DATASET RECORDS Block Start
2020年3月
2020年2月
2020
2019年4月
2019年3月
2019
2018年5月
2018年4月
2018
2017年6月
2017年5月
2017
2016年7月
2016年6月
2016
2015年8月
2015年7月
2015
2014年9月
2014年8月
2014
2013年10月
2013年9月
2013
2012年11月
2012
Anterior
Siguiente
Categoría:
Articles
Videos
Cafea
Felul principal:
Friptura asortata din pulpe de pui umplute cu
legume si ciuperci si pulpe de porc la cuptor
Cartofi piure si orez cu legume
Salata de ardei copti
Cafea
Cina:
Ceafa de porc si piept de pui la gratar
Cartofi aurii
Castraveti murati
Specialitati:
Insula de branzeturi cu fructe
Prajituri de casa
DATASET RECORDS Block End
DATASET RECORDS Block Start
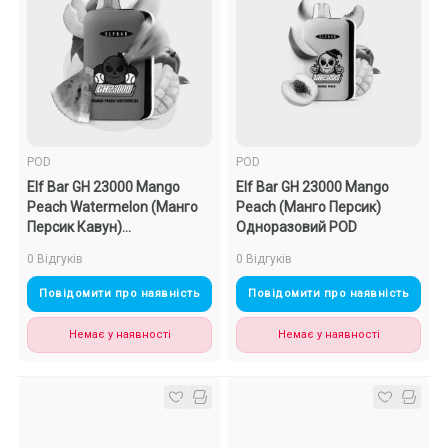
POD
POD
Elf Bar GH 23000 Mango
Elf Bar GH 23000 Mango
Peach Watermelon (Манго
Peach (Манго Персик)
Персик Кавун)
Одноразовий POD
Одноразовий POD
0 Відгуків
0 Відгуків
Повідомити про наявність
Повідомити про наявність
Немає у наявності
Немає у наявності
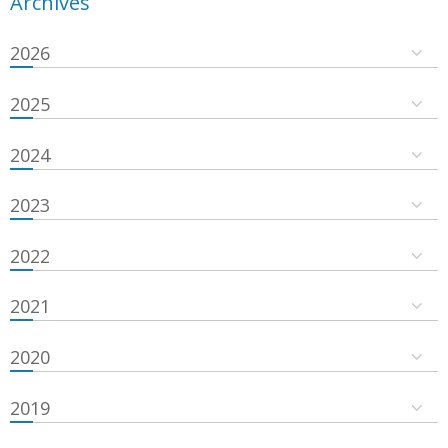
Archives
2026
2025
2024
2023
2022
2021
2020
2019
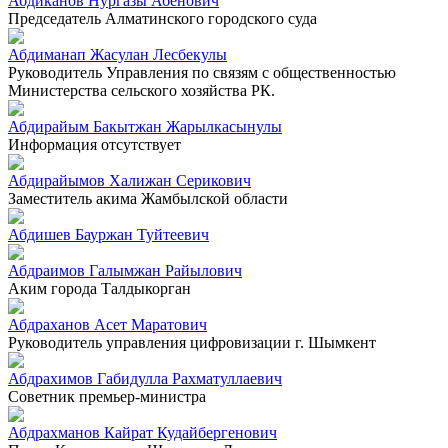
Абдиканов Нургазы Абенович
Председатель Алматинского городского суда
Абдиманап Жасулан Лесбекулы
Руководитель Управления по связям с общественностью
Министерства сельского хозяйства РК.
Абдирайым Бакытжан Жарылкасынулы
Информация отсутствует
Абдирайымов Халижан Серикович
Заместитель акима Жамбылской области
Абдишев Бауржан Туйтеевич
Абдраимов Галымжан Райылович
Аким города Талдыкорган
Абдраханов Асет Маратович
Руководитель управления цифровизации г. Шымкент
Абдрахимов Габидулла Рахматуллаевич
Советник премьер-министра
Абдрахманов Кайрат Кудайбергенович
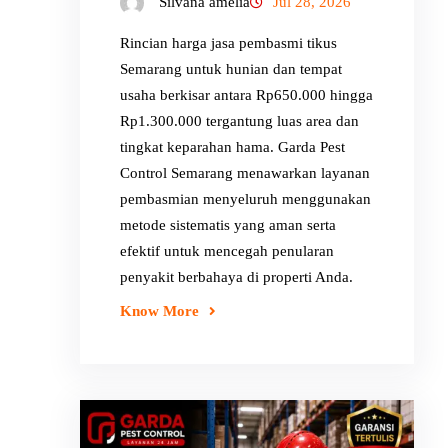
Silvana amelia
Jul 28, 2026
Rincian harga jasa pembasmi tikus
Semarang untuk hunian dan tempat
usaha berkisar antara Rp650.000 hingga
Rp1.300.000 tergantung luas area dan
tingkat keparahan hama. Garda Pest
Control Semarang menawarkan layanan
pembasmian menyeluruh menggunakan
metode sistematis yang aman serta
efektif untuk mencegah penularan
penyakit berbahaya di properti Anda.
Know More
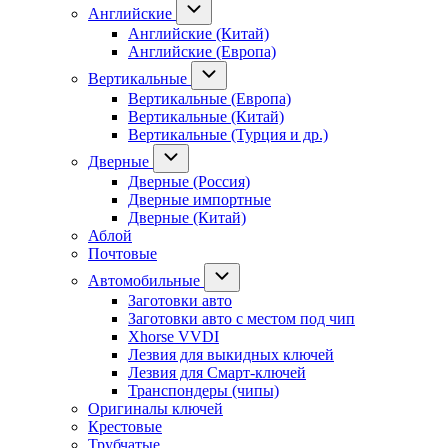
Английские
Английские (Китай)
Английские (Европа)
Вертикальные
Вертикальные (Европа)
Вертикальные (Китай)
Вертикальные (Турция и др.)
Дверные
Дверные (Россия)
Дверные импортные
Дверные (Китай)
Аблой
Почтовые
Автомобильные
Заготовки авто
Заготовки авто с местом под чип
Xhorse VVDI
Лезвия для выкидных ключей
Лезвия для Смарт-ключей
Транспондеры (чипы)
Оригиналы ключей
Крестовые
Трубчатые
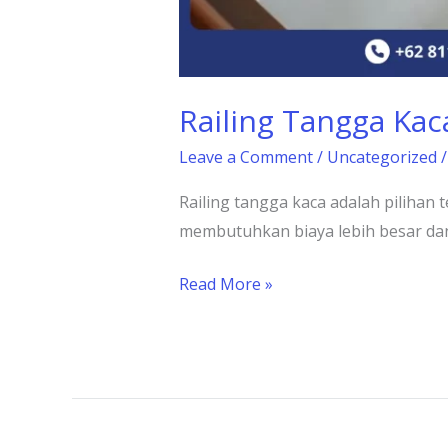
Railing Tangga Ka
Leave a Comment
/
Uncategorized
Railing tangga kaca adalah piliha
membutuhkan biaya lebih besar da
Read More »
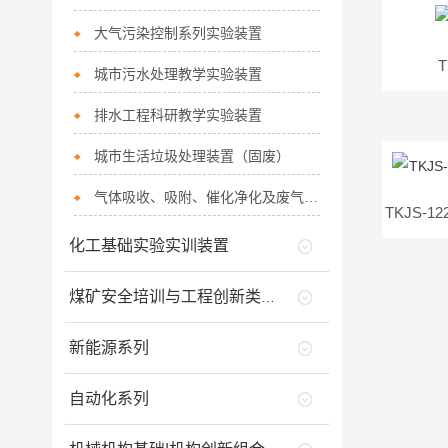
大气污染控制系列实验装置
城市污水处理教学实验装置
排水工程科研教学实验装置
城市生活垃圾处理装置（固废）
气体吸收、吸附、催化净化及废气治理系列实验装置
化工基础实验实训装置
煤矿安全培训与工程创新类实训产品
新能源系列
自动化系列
DATASET RECORDS Block End
DATASET RECORDS Block Start
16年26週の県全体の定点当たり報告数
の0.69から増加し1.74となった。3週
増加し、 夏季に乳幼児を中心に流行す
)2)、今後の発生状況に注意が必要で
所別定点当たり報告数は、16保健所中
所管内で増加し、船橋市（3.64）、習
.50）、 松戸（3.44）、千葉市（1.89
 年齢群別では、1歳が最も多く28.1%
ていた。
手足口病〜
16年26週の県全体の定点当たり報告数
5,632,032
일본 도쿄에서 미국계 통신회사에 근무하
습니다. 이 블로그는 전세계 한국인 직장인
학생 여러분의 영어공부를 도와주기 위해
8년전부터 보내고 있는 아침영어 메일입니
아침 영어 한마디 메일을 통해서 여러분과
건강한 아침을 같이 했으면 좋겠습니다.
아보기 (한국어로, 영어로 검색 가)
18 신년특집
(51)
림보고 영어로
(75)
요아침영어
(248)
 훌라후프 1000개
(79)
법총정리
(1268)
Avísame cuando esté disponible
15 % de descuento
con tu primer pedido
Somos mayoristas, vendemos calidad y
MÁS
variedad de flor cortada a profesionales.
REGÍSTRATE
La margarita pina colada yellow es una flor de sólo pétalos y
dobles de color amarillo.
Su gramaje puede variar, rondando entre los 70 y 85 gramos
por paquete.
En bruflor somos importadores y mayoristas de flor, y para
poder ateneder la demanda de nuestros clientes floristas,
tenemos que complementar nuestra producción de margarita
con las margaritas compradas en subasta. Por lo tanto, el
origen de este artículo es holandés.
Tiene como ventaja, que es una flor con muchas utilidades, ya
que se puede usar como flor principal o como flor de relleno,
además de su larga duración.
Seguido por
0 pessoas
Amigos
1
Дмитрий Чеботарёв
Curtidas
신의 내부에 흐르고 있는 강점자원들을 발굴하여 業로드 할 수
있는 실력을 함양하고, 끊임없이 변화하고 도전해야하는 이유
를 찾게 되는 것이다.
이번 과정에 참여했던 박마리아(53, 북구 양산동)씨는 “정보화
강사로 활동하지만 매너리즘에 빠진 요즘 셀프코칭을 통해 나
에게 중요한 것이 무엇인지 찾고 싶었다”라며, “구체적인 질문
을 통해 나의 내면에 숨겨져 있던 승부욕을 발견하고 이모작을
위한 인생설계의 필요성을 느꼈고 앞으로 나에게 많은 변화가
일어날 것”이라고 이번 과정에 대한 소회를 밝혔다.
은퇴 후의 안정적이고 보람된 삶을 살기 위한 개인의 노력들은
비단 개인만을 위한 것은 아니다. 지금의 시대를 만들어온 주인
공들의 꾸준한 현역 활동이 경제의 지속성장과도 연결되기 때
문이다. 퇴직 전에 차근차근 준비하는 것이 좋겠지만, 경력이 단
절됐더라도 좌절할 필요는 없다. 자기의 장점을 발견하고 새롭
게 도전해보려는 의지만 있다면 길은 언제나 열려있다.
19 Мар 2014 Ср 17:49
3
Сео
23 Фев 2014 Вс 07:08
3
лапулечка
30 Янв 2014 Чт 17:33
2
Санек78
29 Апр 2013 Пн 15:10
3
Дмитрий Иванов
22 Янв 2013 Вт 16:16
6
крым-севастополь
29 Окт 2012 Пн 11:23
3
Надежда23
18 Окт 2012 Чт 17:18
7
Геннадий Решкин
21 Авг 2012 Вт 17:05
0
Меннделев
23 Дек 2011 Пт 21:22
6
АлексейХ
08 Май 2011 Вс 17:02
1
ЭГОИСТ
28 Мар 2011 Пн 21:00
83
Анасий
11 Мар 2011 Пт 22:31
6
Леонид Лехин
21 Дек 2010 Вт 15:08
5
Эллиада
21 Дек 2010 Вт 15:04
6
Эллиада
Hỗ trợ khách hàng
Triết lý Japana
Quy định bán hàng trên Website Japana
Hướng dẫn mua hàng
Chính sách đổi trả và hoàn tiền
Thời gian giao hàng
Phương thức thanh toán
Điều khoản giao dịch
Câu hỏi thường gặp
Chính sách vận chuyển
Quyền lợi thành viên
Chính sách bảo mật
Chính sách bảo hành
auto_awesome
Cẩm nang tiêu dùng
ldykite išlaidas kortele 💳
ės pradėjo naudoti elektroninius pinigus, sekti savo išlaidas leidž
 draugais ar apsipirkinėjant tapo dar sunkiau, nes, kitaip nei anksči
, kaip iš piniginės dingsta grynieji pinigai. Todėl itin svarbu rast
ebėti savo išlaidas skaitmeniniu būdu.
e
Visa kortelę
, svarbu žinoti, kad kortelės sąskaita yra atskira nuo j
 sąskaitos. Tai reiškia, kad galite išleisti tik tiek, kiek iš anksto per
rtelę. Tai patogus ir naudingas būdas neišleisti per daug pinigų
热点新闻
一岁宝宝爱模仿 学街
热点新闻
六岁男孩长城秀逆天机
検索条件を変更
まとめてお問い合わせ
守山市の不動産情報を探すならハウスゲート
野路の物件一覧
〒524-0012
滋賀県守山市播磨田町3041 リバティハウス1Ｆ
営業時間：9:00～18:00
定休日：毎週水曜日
DATASET RECORDS Block End
PROBLEM TO WORK ON: Locate the lines above that contain "Semarang" and copy them.

REPLY TO THE TASK:
Semarang untuk hunian dan tempat
Control Semarang menawarkan layanan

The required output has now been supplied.